How business works in the real world: Apple and GT and Beelzebub

GT Advanced declared bankruptcy and blamed Apple for its problems. Apple called GT Advanced’s story “defamatory”.  I have no idea about the specifics in this case but I do know about  big companies pushing insanely onerous and self-defeating terms on small ones.  Here’s the original claim by GT Advanced:

At the start of negotiations, Apple offered to buy 2,600 sapphire growing furnaces from GT Advanced, which GT Advanced would operate on behalf of Apple, the “ultimate technology client to land,” according to Squiller.

“In hindsight, it is unclear whether Apple even intended to purchase any sapphire furnaces from GTAT,” he wrote.

But after months of hard negotiating, Apple offered a deal under which it would shift away economic risk by lending GT Advanced the money to build the furnaces and grow the sapphire, and then sell it exclusively to Apple for less than market value, Squiller wrote.

GT Advanced was effectively forced to accept the unfair deal in October 2013 because its intense negotiations with Apple had left it unable to pursue deals with other smartphone makers, he said.

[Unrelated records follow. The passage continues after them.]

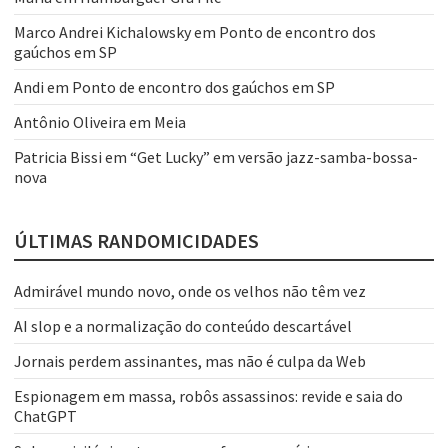
Marco Andrei Kichalowsky
em
Ponto de encontro dos
gaúchos em SP
Andi
em
Ponto de encontro dos gaúchos em SP
Antônio Oliveira
em
Meia
Patricia Bissi
em
“Get Lucky” em versão jazz-samba-bossa-
nova
ÚLTIMAS RANDOMICIDADES
Admirável mundo novo, onde os velhos não têm vez
AI slop e a normalização do conteúdo descartável
Jornais perdem assinantes, mas não é culpa da Web
Espionagem em massa, robôs assassinos: revide e saia do
ChatGPT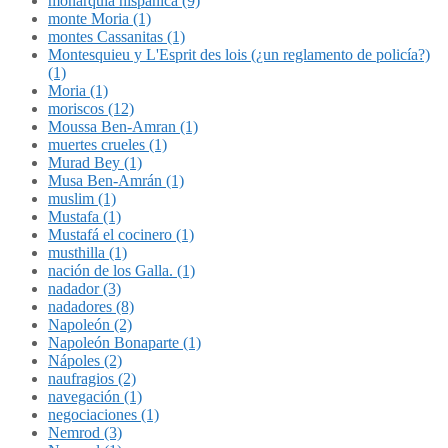
monarquía hispánica (9)
monte Moria (1)
montes Cassanitas (1)
Montesquieu y L'Esprit des lois (¿un reglamento de policía?)
(1)
Moria (1)
moriscos (12)
Moussa Ben-Amran (1)
muertes crueles (1)
Murad Bey (1)
Musa Ben-Amrán (1)
muslim (1)
Mustafa (1)
Mustafá el cocinero (1)
musthilla (1)
nación de los Galla. (1)
nadador (3)
nadadores (8)
Napoleón (2)
Napoleón Bonaparte (1)
Nápoles (2)
naufragios (2)
navegación (1)
negociaciones (1)
Nemrod (3)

Punchinello_Mayor_HallBack when we were selling a real-time OS, I contacted an ex-boss who now had a high position in a telecommunications company to see if he could help us sell into it. His response was “don’ t touch this place, it is expert in destroying small vendors.” And, whatever the actual story with GT and Apple, the storyline is not at all unusual. The elements of a smaller company spellbound by prospects of a huge deal/giant customer, followed by time consuming negotiations, followed by onerous demands – been there, done that. We once were negotiating with a huge semiconductor company about a big deal that, over time, got worse and worse for us. We “finalized” with some terms that we thought might be survivable. And then the semiconductor company negotiators, one of whom by this point our negotiators were privately calling “Beelzebub”, announced they had to take the deal “to management” and came back with much more absurd demands. We were able to walk away but we saw other small companies make deals with Beelzebub and then fail. There is a strong impulse in some big companies, among some business units, to squeeze small company vendors way too far.

Once, after a sales visit to a big Wall Street Firm, two experienced sales people for a second supplier told me they were shocked by what I had said to the customer and advised me never to make the same error. What was my mistake? I had told the customer that we had produced a product that worked a lot better than what they were currently using, cost them a lot less, and was highly profitable to us. “Never do that”, counseled my colleagues, “they want to believe that, at best, you are breaking even on the deal, otherwise they think they left money on the table.”

The absurdity of these kinds of “negotiations” is that they are highly unprofitable for big companies. The potential savings are usually negligible for the bigger company. Negotiating purchase agreements is expensive for big companies. If they are even in the position of dealing with a small vendor, there must be some compelling business reason for getting whatever the small vendor is selling. This also means that a deal that would be unprofitable, perhaps damaging, to the vendor would put a critical part of the supply chain at risk for the purchaser. But instead of closing the deal and moving on, some purchasing groups in some companies want to grind the vendor down to “show value” to their management or maybe even just out of habit. Sometimes this requires the smaller company to walk away, sometimes to go over the heads of the purchasing group to business units waiting for the product. We’ve probably lost some deals that would have worked out well in the end by refusing to accept onerous terms, but we’ve also walked away from deals that would have been fatally unprofitable. The good thing is that walking away from an overbearing big customer is usually a good starting point for a sales effort aimed at its competitors.